What the exercise asks. Repeat the listing exactly, line by line, and leave the pictures behind.

Given entries.

%%

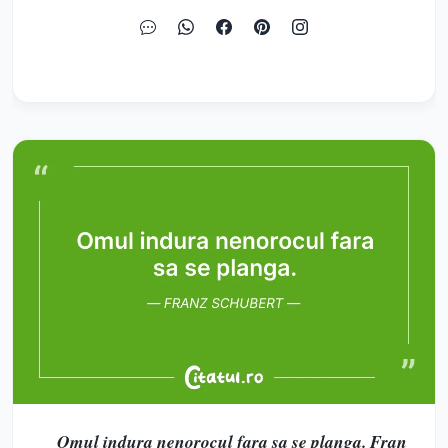
Omul indura nenorocul fara sa se planga. Fran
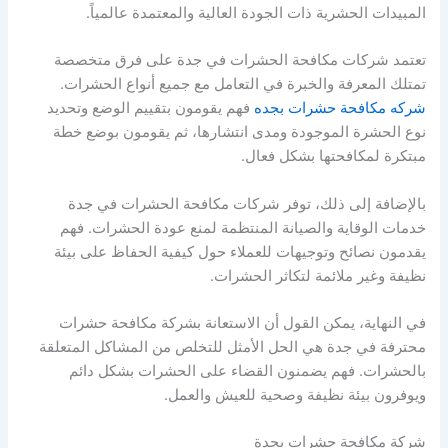
المبيدات الحشرية ذات الجودة العالية والمعتمدة عالمياً.
تعتمد شركات مكافحة الحشرات في جدة على فرق متخصصة
تمتلك المعرفة والخبرة في التعامل مع جميع أنواع الحشرات.
شركه مكافحة حشرات بجده
فهم يقومون بتقييم الوضع وتحديد
نوع الحشرة الموجودة ومدى انتشارها، ثم يقومون بوضع خطة
مبتكرة لمكافحتها بشكل فعال.
بالإضافة إلى ذلك، توفر شركات مكافحة الحشرات في جدة
خدمات الوقاية والصيانة المنتظمة لمنع عودة الحشرات. فهم
يقدمون نصائح وتوجيهات للعملاء حول كيفية الحفاظ على بيئة
نظيفة وغير ملائمة لتكاثر الحشرات.
في النهاية، يمكن القول أن الاستعانة بشركة مكافحة حشرات
محترفة في جدة هي الحل الأمثل للتخلص من المشاكل المتعلقة
بالحشرات. فهم يضمنون القضاء على الحشرات بشكل دائم
ويوفرون بيئة نظيفة وصحية للعيش والعمل.
شركة مكافحة حشرات بجدة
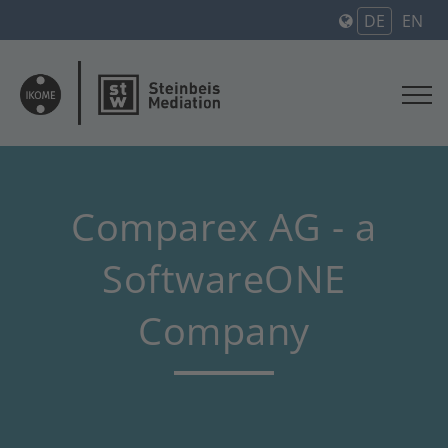
DE
EN
Comparex AG - a
SoftwareONE
Company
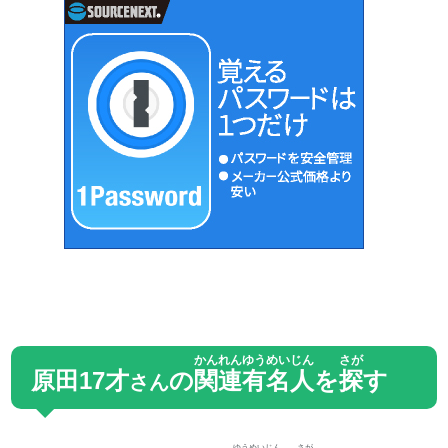
かんれん
ゆうめいじん
さが
原田17才
の
関連
有名人
を
探
す
さん
ゆうめいじん
さが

%%

Output for this task.
Omul indura nenorocul fara sa se planga. Fran
المبيدات الحشرية ذات الجودة العالية والمعتمدة عالمياً.
تعتمد شركات مكافحة الحشرات في جدة على فرق متخصصة
تمتلك المعرفة والخبرة في التعامل مع جميع أنواع الحشرات.
شركه مكافحة حشرات بجده
فهم يقومون بتقييم الوضع وتحديد
نوع الحشرة الموجودة ومدى انتشارها، ثم يقومون بوضع خطة
مبتكرة لمكافحتها بشكل فعال.
بالإضافة إلى ذلك، توفر شركات مكافحة الحشرات في جدة
خدمات الوقاية والصيانة المنتظمة لمنع عودة الحشرات. فهم
يقدمون نصائح وتوجيهات للعملاء حول كيفية الحفاظ على بيئة
نظيفة وغير ملائمة لتكاثر الحشرات.
في النهاية، يمكن القول أن الاستعانة بشركة مكافحة حشرات
محترفة في جدة هي الحل الأمثل للتخلص من المشاكل المتعلقة
بالحشرات. فهم يضمنون القضاء على الحشرات بشكل دائم
ويوفرون بيئة نظيفة وصحية للعيش والعمل.
شركة مكافحة حشرات بجدة
DE
EN
Comparex AG - a
SoftwareONE
Company
かんれん
ゆうめいじん
さが
原田17才
の
関連
有名人
を
探
す
さん
ゆうめいじん
さが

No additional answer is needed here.